(RECORDS TO USE begins)
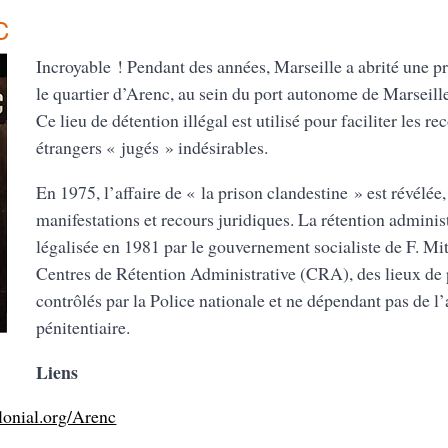
C
Incroyable ! Pendant des années, Marseille a abrité une p
le quartier d’Arenc, au sein du port autonome de Marseille
Ce lieu de détention illégal est utilisé pour faciliter les re
étrangers « jugés » indésirables.
En 1975, l’affaire de « la prison clandestine » est révélée
manifestations et recours juridiques. La rétention adminis
légalisée en 1981 par le gouvernement socialiste de F. Mitt
Centres de Rétention Administrative (CRA), des lieux de p
contrôlés par la Police nationale et ne dépendant pas de l
pénitentiaire.
Liens
lonial.org/Arenc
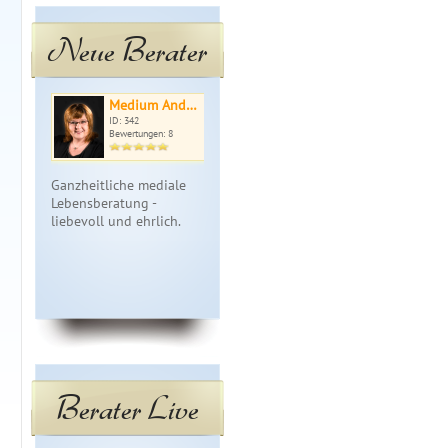
Neue Berater
Medium And…
Medium Fra…
Kal
ID: 342
ID: 121
ID: 
Bewertungen: 8
Bewertungen: 6
Bewe
Ganzheitliche mediale
Medium ohne Hilfsmittel
Kali-Maxima
Lebensberatung -
gibt Dir Soforthilfe und
Engel! Mein
liebevoll und ehrlich.
zeigt Lösungswege auf!
Geburt aus 
Gerne klare Frage- klare
große Freud
Antwort. Spezialist f…
Energetisch
seit 35 Jahr
Berater Live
(RECORDS TO USE ends)
WORK REQUEST:
Skip all lines ahead of the one containing "gibt Dir Soforthilfe und". Reproduce that line and the remainder of the listing above exactly.

COMPLETED TASK:
gibt Dir Soforthilfe und
Engel! Mein
liebevoll und ehrlich.
zeigt Lösungswege auf!
Geburt aus 
Gerne klare Frage- klare
große Freud
Antwort. Spezialist f…
Energetisch
seit 35 Jahr
Berater Live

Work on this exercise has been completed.